Records supplied ▸
§ §

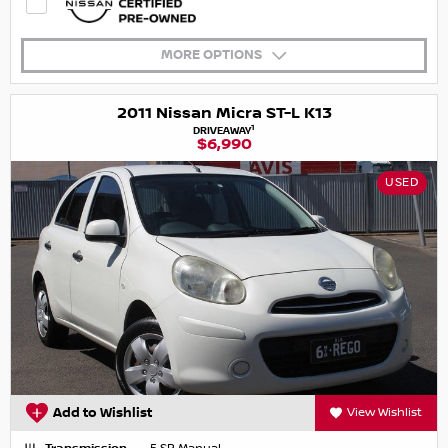
MORE OPTIONS
2011 Nissan Micra ST-L K13
1
DRIVEAWAY
$6,990
USED
Add to Wishlist
View Wishlist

§ §

Task to complete ▸
From the first line to the last, reproduce the records above exactly and skip the pictures.

The answer ▸
MORE OPTIONS
2011 Nissan Micra ST-L K13
1
DRIVEAWAY
$6,990
USED
Add to Wishlist
View Wishlist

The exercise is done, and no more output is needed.